Lange muss Fikret Günes nicht suchen, um überzeugte Erdogan-Anhänger zu finden, die die Einführung eines neuen Machtsystems gut finden. Ein Verkäufer argumentiert mit Zahlen: "Von 182 Ländern werden 96 mit Präsidialsystemen regiert. Die USA wird per Präsidialsystem regiert. Wenn das so schlecht wäre, dann würden die das doch auch nicht machen!"
Günes entgegnet: "Wir haben uns die geplante Verfassungsänderung angesehen: Da soll eine Person die ganze Macht bekommen. So etwas gibt es nicht einmal in den USA."
Der Verkäufer bleibt hart: "Wenn es nach mir geht, dann ist Erdogan der Einzige." Hier kommt der General nicht weiter.

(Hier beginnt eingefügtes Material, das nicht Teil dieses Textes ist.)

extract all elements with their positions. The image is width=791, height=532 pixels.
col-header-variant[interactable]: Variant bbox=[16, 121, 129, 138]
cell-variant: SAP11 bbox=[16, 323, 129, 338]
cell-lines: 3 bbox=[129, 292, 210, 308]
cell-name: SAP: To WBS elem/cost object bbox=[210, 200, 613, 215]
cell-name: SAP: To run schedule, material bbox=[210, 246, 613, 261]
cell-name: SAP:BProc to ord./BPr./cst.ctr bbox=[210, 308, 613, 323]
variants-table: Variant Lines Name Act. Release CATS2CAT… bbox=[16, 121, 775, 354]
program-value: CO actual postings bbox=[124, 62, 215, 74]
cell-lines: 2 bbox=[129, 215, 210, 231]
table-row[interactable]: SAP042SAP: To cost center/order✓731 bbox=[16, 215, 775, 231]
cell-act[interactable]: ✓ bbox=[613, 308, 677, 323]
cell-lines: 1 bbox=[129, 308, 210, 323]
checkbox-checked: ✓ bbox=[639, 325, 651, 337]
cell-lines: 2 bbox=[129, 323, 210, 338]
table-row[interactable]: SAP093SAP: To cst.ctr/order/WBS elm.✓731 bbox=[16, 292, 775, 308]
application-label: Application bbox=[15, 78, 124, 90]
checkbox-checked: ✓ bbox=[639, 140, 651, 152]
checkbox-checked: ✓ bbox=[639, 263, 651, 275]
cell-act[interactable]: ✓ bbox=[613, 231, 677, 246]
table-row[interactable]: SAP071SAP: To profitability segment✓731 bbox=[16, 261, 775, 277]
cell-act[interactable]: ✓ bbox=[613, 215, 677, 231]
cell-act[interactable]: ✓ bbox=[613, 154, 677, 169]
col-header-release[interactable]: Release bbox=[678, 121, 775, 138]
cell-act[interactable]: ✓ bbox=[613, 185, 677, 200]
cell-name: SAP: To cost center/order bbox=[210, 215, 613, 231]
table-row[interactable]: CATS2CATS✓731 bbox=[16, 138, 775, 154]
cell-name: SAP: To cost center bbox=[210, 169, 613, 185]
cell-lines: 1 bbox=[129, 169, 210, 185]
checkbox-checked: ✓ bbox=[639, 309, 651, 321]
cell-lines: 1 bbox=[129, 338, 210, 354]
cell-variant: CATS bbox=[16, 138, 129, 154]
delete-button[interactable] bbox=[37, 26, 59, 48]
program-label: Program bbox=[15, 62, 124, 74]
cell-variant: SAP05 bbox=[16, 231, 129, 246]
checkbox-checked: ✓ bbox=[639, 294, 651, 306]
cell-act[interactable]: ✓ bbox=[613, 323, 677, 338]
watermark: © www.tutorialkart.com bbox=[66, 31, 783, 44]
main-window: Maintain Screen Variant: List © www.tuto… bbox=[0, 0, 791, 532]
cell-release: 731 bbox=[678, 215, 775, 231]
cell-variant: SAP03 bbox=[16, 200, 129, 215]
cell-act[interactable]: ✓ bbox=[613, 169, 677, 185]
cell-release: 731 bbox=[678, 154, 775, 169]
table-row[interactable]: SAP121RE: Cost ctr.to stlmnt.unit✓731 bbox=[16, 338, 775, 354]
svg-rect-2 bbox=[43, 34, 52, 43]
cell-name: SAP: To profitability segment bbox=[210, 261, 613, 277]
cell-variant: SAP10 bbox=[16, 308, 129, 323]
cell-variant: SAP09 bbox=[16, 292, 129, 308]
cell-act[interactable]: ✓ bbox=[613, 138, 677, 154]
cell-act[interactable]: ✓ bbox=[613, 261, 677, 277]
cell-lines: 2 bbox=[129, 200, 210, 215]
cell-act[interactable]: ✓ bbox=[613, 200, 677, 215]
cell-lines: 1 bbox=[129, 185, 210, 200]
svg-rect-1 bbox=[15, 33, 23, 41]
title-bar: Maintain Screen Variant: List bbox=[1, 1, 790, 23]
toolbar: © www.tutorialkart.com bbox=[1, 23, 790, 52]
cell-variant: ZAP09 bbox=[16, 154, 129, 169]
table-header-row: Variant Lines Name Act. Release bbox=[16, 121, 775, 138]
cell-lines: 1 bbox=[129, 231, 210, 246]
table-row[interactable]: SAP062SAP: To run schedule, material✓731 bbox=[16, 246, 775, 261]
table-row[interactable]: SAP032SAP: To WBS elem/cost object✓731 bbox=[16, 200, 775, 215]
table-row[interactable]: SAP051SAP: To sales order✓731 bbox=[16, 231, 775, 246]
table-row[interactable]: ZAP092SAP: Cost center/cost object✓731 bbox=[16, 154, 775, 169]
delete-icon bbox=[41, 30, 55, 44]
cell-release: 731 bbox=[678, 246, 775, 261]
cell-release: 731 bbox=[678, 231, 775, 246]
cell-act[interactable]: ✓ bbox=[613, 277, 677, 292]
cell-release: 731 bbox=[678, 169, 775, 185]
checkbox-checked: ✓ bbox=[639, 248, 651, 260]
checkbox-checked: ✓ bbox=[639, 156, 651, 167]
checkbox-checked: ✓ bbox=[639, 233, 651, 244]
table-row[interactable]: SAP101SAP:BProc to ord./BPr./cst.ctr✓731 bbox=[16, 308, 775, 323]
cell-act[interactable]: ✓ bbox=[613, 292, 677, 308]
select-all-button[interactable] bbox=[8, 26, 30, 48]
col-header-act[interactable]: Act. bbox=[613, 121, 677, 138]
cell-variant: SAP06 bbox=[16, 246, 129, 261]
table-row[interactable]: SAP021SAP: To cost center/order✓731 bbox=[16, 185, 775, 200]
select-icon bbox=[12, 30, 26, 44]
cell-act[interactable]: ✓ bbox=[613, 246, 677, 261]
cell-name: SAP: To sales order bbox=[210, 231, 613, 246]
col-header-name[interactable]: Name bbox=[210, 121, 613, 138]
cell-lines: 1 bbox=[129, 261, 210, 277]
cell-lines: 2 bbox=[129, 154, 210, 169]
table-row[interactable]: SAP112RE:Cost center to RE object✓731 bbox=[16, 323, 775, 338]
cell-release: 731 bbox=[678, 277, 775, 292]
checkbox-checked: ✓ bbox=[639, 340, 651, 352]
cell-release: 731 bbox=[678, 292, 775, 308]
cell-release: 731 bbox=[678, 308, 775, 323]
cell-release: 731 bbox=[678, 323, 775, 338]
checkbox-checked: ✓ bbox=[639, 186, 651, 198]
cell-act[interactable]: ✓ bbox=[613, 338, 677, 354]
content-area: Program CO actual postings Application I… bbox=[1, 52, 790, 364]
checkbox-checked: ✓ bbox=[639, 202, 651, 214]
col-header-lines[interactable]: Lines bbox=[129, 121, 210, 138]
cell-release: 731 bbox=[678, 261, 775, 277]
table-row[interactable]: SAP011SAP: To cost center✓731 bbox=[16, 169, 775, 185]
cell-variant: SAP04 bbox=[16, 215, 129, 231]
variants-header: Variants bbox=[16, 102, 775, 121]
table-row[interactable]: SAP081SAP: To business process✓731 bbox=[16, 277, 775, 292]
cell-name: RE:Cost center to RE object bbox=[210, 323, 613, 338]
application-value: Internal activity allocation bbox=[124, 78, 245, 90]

Doch Günes ist keiner, der so schnell aufgibt. Er saß bis 2014 mehr als vier Jahre im Gefängnis. Die Regierung warf ihm die Planung eines Putsches vor.
Sinn des Referendums
Nächster Termin: Türkische Bauern. Sie haben Erdogan bisher immer gewählt. Hier kann Günes allerdings überzeugen. Ein Bauer beklagt sich: "Gestern kam der Landwirtschaftsminister: Sie haben Essen verteilt. Warum sind die gekommen? Die wollen Stimmen haben. Aber die Verfassungsänderung haben sie im Einzelnen nicht erklärt."
Ein anderer Landwirt sieht viel dringendere Probleme: "Uns Bauern geht es um die steigenden Preise. Wir müssen über die Probleme der Bauern reden. Es müsste eigentlich gar kein Referendum stattfinden."

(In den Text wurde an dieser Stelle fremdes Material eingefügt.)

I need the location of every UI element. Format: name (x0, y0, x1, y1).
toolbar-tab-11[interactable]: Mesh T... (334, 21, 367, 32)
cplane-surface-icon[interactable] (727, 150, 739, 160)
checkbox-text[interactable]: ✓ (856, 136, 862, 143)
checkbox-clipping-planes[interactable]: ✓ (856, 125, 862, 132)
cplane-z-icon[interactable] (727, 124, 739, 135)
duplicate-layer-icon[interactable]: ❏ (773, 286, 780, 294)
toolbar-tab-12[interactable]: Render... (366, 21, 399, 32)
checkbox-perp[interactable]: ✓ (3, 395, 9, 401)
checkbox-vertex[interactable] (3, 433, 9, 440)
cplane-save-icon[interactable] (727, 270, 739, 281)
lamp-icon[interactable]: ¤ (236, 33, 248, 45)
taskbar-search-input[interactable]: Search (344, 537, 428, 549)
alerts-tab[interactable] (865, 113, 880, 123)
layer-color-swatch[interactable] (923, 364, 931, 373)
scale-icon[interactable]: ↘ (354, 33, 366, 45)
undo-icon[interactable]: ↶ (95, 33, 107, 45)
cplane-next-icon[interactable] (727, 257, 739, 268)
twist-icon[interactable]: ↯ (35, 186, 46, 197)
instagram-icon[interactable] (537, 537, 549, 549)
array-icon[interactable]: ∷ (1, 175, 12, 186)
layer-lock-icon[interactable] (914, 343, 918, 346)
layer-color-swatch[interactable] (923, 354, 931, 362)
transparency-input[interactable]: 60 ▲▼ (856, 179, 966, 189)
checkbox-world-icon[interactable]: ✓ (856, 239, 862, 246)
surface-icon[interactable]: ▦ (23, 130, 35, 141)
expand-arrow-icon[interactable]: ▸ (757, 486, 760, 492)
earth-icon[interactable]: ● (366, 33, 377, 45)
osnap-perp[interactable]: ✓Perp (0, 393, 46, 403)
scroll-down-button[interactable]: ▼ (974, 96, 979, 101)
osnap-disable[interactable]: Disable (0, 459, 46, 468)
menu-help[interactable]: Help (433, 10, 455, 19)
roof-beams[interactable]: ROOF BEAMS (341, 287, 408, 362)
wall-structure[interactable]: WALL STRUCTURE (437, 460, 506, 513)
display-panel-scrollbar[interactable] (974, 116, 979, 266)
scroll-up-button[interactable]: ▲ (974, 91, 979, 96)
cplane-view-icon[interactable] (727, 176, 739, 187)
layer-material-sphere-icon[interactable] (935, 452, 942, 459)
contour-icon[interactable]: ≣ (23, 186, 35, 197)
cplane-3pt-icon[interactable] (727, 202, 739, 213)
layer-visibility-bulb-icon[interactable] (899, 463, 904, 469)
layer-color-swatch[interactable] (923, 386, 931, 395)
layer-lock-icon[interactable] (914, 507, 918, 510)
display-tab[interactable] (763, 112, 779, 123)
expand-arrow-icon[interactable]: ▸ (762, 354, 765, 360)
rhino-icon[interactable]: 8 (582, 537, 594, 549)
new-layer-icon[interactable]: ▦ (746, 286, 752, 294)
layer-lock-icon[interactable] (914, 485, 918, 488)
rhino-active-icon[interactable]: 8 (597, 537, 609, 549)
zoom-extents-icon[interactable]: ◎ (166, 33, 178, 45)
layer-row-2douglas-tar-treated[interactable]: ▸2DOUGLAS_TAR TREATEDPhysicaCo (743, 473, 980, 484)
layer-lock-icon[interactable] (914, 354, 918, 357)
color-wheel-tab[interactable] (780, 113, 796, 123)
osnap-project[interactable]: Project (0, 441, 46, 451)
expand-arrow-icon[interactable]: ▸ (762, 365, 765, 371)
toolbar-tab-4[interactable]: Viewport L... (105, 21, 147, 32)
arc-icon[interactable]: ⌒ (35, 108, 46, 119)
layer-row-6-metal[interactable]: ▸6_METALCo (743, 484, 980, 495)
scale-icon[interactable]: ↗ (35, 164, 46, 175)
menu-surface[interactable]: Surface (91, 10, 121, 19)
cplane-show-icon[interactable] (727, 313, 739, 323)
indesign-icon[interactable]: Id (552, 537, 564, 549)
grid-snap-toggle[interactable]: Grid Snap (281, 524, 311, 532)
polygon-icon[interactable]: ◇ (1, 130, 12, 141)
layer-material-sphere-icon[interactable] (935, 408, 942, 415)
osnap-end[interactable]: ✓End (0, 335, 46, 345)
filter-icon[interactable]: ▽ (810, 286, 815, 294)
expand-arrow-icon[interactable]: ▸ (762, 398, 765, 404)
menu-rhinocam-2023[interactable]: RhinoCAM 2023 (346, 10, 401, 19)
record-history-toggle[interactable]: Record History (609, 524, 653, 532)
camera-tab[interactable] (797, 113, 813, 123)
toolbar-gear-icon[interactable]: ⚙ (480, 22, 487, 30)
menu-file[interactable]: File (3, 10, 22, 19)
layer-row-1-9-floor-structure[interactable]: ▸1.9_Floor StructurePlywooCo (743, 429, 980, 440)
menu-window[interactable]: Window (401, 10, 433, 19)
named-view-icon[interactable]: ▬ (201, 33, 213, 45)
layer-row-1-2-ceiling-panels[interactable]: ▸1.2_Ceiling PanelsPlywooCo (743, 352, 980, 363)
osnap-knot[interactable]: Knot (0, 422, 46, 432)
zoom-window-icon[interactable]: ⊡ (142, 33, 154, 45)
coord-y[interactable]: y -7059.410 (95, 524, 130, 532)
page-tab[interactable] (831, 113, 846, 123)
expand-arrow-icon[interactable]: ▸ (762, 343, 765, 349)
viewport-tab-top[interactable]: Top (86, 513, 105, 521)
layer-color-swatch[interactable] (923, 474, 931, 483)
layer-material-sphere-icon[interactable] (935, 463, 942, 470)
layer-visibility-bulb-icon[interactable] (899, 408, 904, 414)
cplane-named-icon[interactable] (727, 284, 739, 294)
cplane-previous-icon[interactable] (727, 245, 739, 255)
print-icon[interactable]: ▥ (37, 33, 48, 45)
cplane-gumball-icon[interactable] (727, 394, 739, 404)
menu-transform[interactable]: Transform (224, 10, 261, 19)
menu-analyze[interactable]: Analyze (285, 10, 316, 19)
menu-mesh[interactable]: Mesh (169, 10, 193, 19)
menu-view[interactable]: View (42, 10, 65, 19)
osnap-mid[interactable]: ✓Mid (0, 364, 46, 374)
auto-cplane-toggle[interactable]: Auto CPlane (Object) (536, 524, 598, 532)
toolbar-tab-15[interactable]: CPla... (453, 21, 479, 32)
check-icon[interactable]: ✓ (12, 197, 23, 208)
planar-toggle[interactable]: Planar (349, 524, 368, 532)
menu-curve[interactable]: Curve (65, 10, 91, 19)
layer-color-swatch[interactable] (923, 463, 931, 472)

Die Generäle sind zufrieden mit ihrer Nein-Kampagne. Sie finanzieren alles selbst, wie viele andere kleine zivilgesellschaftliche Initiativen in der Türkei. Damit hat Staatspräsident Erdogan wohl nicht gerechnet.
Erdogan-Fans in Diyarbakir
Erdogan persönlich zu erleben – in diesen Tagen ist das nicht schwer. Der Präsident tourt durchs ganze Land – sogar ins überwiegend kurdische Diyarbakir. Dort hat die 22-jährige Sidal Bat, Studentin für Ingenieurswesen, auf ihn gewartet. Wie fast alle hier ist Sidal Bat bekennender Erdogan-Fan: "Diese Wahlveranstaltung ist eine besondere Zusammenkunft! Zehntausende sind gekommen, weil sie an eine strahlende Zukunft glauben!"

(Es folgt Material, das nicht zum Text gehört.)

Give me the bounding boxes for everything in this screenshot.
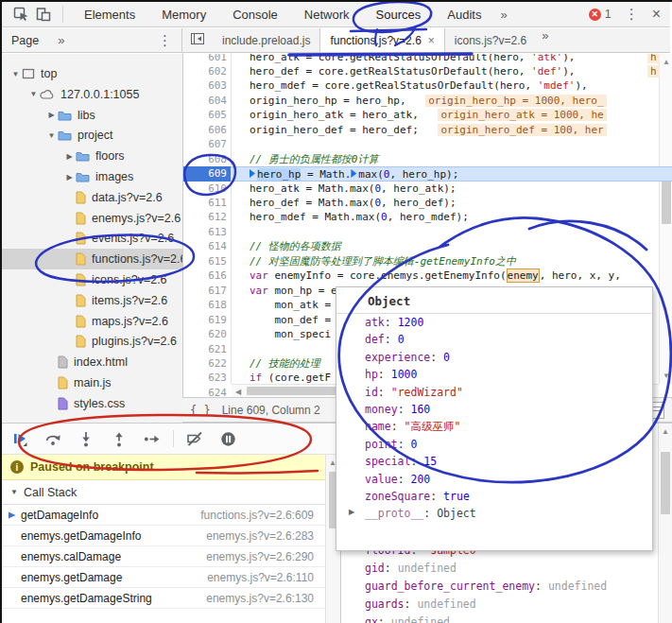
navigator-menu-icon[interactable]: ⋮ bbox=[158, 32, 172, 49]
chevron-down-icon[interactable]: ▼ bbox=[27, 90, 40, 98]
line-number-610[interactable]: 610 bbox=[183, 182, 231, 197]
code-line-601[interactable]: hero_atk = core.getRealStatusOrDefault(h… bbox=[183, 54, 672, 65]
code-line-605[interactable]: origin_hero_atk = hero_atk, origin_hero_… bbox=[183, 108, 672, 123]
line-number-609[interactable]: 609 bbox=[183, 166, 231, 182]
file-tabs-overflow-icon[interactable]: » bbox=[536, 28, 554, 52]
tree-item-items.js-v-2.6[interactable]: items.js?v=2.6 bbox=[2, 290, 182, 311]
file-tab-functions.js-v-2.6[interactable]: functions.js?v=2.6× bbox=[319, 28, 444, 52]
line-number-618[interactable]: 618 bbox=[183, 298, 231, 313]
step-icon[interactable] bbox=[142, 428, 163, 449]
panel-tabs-overflow-icon[interactable]: » bbox=[494, 8, 512, 22]
tree-item-project[interactable]: ▼project bbox=[2, 125, 182, 146]
call-stack-frame-enemys-getDamageInfo[interactable]: enemys.getDamageInfoenemys.js?v=2.6:283 bbox=[2, 526, 325, 546]
code-line-604[interactable]: origin_hero_hp = hero_hp, origin_hero_hp… bbox=[183, 94, 672, 109]
line-number-617[interactable]: 617 bbox=[183, 284, 231, 299]
line-number-622[interactable]: 622 bbox=[183, 356, 231, 372]
line-number-604[interactable]: 604 bbox=[183, 94, 231, 109]
deactivate-breakpoints-icon[interactable] bbox=[184, 428, 205, 449]
step-into-icon[interactable] bbox=[76, 428, 96, 449]
hide-navigator-icon[interactable] bbox=[186, 28, 209, 49]
line-number-605[interactable]: 605 bbox=[183, 108, 231, 123]
line-number-621[interactable]: 621 bbox=[183, 342, 231, 357]
panel-tab-memory[interactable]: Memory bbox=[148, 2, 219, 26]
close-tab-icon[interactable]: × bbox=[428, 34, 435, 47]
chevron-right-icon[interactable]: ▶ bbox=[63, 152, 76, 161]
tree-item-plugins.js-v-2.6[interactable]: plugins.js?v=2.6 bbox=[2, 331, 182, 352]
code-line-616[interactable]: var enemyInfo = core.enemys.getEnemyInfo… bbox=[183, 268, 672, 284]
line-number-611[interactable]: 611 bbox=[183, 196, 231, 211]
code-line-608[interactable]: // 勇士的负属性都按0计算 bbox=[183, 152, 672, 167]
tree-item-functions.js-v-2.6[interactable]: functions.js?v=2.6 bbox=[2, 249, 182, 269]
code-line-606[interactable]: origin_hero_def = hero_def; origin_hero_… bbox=[183, 123, 672, 138]
pretty-print-icon[interactable]: { } bbox=[190, 404, 211, 417]
pause-on-exceptions-icon[interactable] bbox=[217, 428, 238, 449]
tree-item-libs[interactable]: ▶libs bbox=[2, 105, 182, 126]
panel-tab-network[interactable]: Network bbox=[291, 2, 363, 26]
tree-item-images[interactable]: ▶images bbox=[2, 166, 182, 187]
call-stack-frame-enemys-getDamage[interactable]: enemys.getDamageenemys.js?v=2.6:110 bbox=[2, 567, 325, 588]
tree-item-index.html[interactable]: index.html bbox=[2, 352, 182, 372]
code-line-602[interactable]: hero_def = core.getRealStatusOrDefault(h… bbox=[183, 64, 672, 79]
tree-item-top[interactable]: ▼top bbox=[2, 63, 182, 84]
line-number-615[interactable]: 615 bbox=[183, 254, 231, 269]
panel-tab-sources[interactable]: Sources bbox=[363, 2, 435, 26]
chevron-down-icon[interactable]: ▼ bbox=[9, 70, 22, 78]
line-number-606[interactable]: 606 bbox=[183, 123, 231, 138]
tree-item-127.0.0.1-1055[interactable]: ▼127.0.0.1:1055 bbox=[2, 84, 182, 105]
error-count-badge[interactable]: ✕ 1 bbox=[589, 8, 612, 21]
line-number-603[interactable]: 603 bbox=[183, 78, 231, 94]
call-stack-frame-getDamageInfo[interactable]: getDamageInfofunctions.js?v=2.6:609 bbox=[2, 505, 325, 526]
code-line-607[interactable] bbox=[183, 137, 672, 152]
file-tab-icons.js-v-2.6[interactable]: icons.js?v=2.6 bbox=[445, 28, 536, 52]
line-number-607[interactable]: 607 bbox=[183, 137, 231, 152]
chevron-down-icon[interactable]: ▼ bbox=[45, 131, 58, 140]
object-prop-__proto__[interactable]: __proto__: Object bbox=[336, 505, 652, 522]
line-number-619[interactable]: 619 bbox=[183, 313, 231, 328]
call-stack-frame-enemys-calDamage[interactable]: enemys.calDamageenemys.js?v=2.6:290 bbox=[2, 546, 325, 567]
tree-item-enemys.js-v-2.6[interactable]: enemys.js?v=2.6 bbox=[2, 208, 182, 229]
scrollbar-thumb[interactable] bbox=[661, 452, 670, 514]
tab-page[interactable]: Page bbox=[11, 34, 39, 47]
call-stack-frame-enemys-getDamageString[interactable]: enemys.getDamageStringenemys.js?v=2.6:13… bbox=[2, 588, 325, 609]
chevron-right-icon[interactable]: ▶ bbox=[63, 173, 76, 182]
code-line-609[interactable]: hero_hp = Math.max(0, hero_hp); bbox=[183, 166, 672, 182]
line-number-608[interactable]: 608 bbox=[183, 152, 231, 167]
scope-scrollbar[interactable]: ▲ bbox=[658, 424, 672, 623]
close-icon[interactable]: × bbox=[652, 6, 661, 23]
code-line-612[interactable]: hero_mdef = Math.max(0, hero_mdef); bbox=[183, 210, 672, 225]
device-toolbar-icon[interactable] bbox=[32, 4, 55, 25]
line-number-613[interactable]: 613 bbox=[183, 225, 231, 240]
line-number-624[interactable]: 624 bbox=[183, 386, 231, 397]
line-number-616[interactable]: 616 bbox=[183, 268, 231, 284]
call-stack-header[interactable]: ▼ Call Stack bbox=[2, 480, 340, 505]
tree-item-main.js[interactable]: main.js bbox=[2, 372, 182, 393]
line-number-623[interactable]: 623 bbox=[183, 371, 231, 386]
code-line-603[interactable]: hero_mdef = core.getRealStatusOrDefault(… bbox=[183, 78, 672, 94]
file-tab-include.preload.js[interactable]: include.preload.js bbox=[213, 28, 319, 52]
chevron-right-icon[interactable]: ▶ bbox=[45, 111, 58, 119]
code-line-611[interactable]: hero_def = Math.max(0, hero_def); bbox=[183, 196, 672, 211]
scroll-up-icon[interactable]: ▲ bbox=[659, 427, 672, 436]
tree-item-maps.js-v-2.6[interactable]: maps.js?v=2.6 bbox=[2, 311, 182, 332]
line-number-620[interactable]: 620 bbox=[183, 327, 231, 342]
navigator-overflow-icon[interactable]: » bbox=[52, 33, 70, 47]
tree-item-styles.css[interactable]: styles.css bbox=[2, 393, 182, 414]
panel-tab-console[interactable]: Console bbox=[219, 2, 291, 26]
step-over-icon[interactable] bbox=[43, 428, 63, 449]
tree-item-floors[interactable]: ▶floors bbox=[2, 146, 182, 166]
line-number-601[interactable]: 601 bbox=[183, 54, 231, 64]
code-line-614[interactable]: // 怪物的各项数据 bbox=[183, 239, 672, 254]
line-number-614[interactable]: 614 bbox=[183, 239, 231, 254]
inspect-element-icon[interactable] bbox=[9, 4, 32, 25]
devtools-menu-icon[interactable]: ⋮ bbox=[625, 6, 639, 23]
panel-tab-elements[interactable]: Elements bbox=[71, 2, 148, 26]
chevron-right-icon[interactable]: ▶ bbox=[349, 508, 354, 516]
tree-item-data.js-v-2.6[interactable]: data.js?v=2.6 bbox=[2, 187, 182, 208]
tree-item-icons.js-v-2.6[interactable]: icons.js?v=2.6 bbox=[2, 269, 182, 290]
code-line-613[interactable] bbox=[183, 225, 672, 240]
code-line-615[interactable]: // 对坚固魔防等处理到了脚本编辑-getEnemyInfo之中 bbox=[183, 254, 672, 269]
tree-item-events.js-v-2.6[interactable]: events.js?v=2.6 bbox=[2, 228, 182, 249]
line-number-602[interactable]: 602 bbox=[183, 64, 231, 79]
resume-icon[interactable] bbox=[9, 428, 30, 449]
line-number-612[interactable]: 612 bbox=[183, 210, 231, 225]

"Ja! Ja! Ja!" peitscht Erdogan seinen Zuhörern in Diyarbakir ein – und löst damit Begeisterung aus: „Die Nein-Sager bekommen ihre Befehle nicht vom Volk! Die CHP bekommt ihre Anweisungen aus Pennsylvania. Und die anderen hören auf Terroristen in den Kandill-Bergen!"
Nein-Sager als Terroristen – Sidal Bat und ihre Umgebung scheinen diese Sicht zu teilen: "Alle glauben letztlich an das Präsidialsystem! Wir aber glauben auch an Recep Tayyip Erdogan persönlich! Wir vertrauen ihm!"
Am Ende von Erdogans Auftritt bilden sich spontane Chöre. Sie rufen: "Wenn Du es sagst, werden wir sterben! Wenn Du es sagst, werden wir schlagen!" Sätze, die in einer Türkei vor einer wichtigen Entscheidung auch beunruhigen können...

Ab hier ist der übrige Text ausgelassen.